Can Rivers Be Persons? Voiceless in Conversation with Dr Erin O’Donnell.

Can Rivers Be Persons? Voiceless in Conversation with Dr Erin O’Donnell.

A legal person is an entity capable of holding rights and/or duties. Most people think of human beings and corporations when they think of entities with legal personality. However, increasingly the borders of this concept are being challenged and explored, with some suggesting that it should be extended to include nonhuman entities, such as rivers, mountains and animals.  

Dr O’Donnell is an Australian water law and policy specialist at the University of Melbourne. Her PhD explored the implications of using a legal person to represent the aquatic environment, with the responsibility of holding and managing water rights.  

We spoke to Erin about the concept of granting legal rights to natural entities, and asked her about the idea of extending legal personhood to nonhuman animals.

Why do you think it is problematic to classify natural entities as human property? 

Fundamentally it says that the only reason for any of these natural objects or animals to exist is for human use. By considering them all as objects we deny their intrinsic value, and value them only as something that a human can do something to. They have no rights and no importance, except for their value to a human. I think that certainly from a Western perspective, we’re growing beyond that position and seeing ourselves as much more a part of the world. Having said that, many other cultures have been thinking that way for millennia.

How have nonhuman entities such as rivers been granted legal personhood in jurisdictions around the world? 

In Western legal scholarship, the idea of giving legal rights to nature probably stems back to Christopher Stone’s article in 1972, where he was really trying to tease out what it would actually look like and why it would matter if natural objects started to have legal rights of their own. He argued that legal rights and legal personhood mean that natural objects can start to advocate for themselves, and that impacts on them don’t have to be solely considered through the lens of how they have affected humans. It means that we can actually assess any damages in terms of direct impacts to the entities themselves. That was a big theoretical leap at the time. It was laughed at, and existed on the fringes of the law for a very long time.

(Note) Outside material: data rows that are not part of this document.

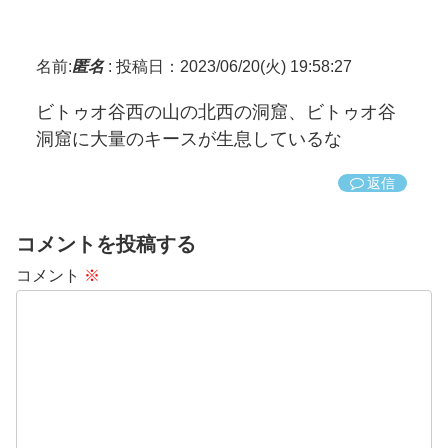
名前:
匿名
:
投稿日：2023/06/20(火) 19:58:27
ビトゥオ谷西の山の北西の洞窟、ビトゥオ谷
洞窟に大量のキースが生息しているな
返信
コメントを投稿する
コメント
※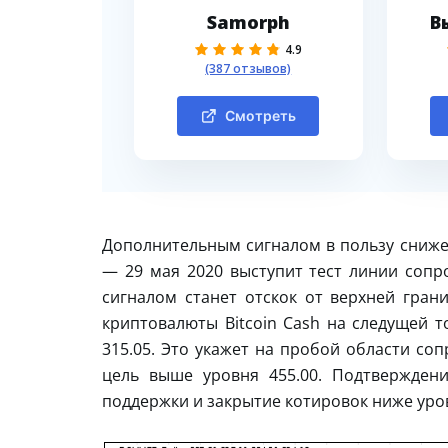
Samorph
В
4.9
(387 отзывов)
Смотреть
Дополнительным сигналом в пользу сниже
— 29 мая 2020 выступит тест линии сопр
сигналом станет отскок от верхней гран
криптовалюты Bitcoin Cash на следущей т
315.05. Это укажет на пробой области со
цель выше уровня 455.00. Подтвержден
поддержки и закрытие котировок ниже уров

However, in 2008 it started to get picked up again in a more mainstream way and Ecuador actually granted rights to nature across the entire country under its Constitution. In creating those rights, they also created the capacity for any citizen in Ecuador to take action if those rights were infringed.

That was also then picked up in Bolivia, which passed its own legislation. Unfortunately, both of those cases didn’t really go anywhere after that. There is a case in Ecuador where they attempted to use these new legal rights for nature to protect the interests of a river, the Río Vilcabamba. Unfortunately in that case, although the judge recognized that rights did exist, we ended up in the same sort of balancing framework that environmental law has been stuck in pretty much ever since we’ve had environmental law. The rights of the river ended up being balanced against the rights of the humans to develop and seek economic growth and development. So, it didn’t really lead to this transformative kind of legal change that we might expect.

Whanganui River, New Zealand

Photo: Whanganui River, New Zealand.

Most recently, Aotearoa New Zealand started to explore the concept of extending legal rights to nature as part of the Treaty of Waitangi Settlements between the national government and the Māori People of Aotearoa New Zealand. Last year in March, the national government recognised that the Whanganui River is a legal person. This was seen as a fundamental shift in the way that people interact with rivers, and in the way that the law constructs the relationship between people and rivers. The new legislation recognised the river as a natural object with physical and metaphysical attributes, that the Māori People have had a strong relationship with for hundreds of years. To them the river is an ancestor; it has always been a form of person. Using legal personhood in that way was much more pluralistic from a legal perspective, and a way of recognising Māori relationship to the river as well as the intrinsic values of the river itself.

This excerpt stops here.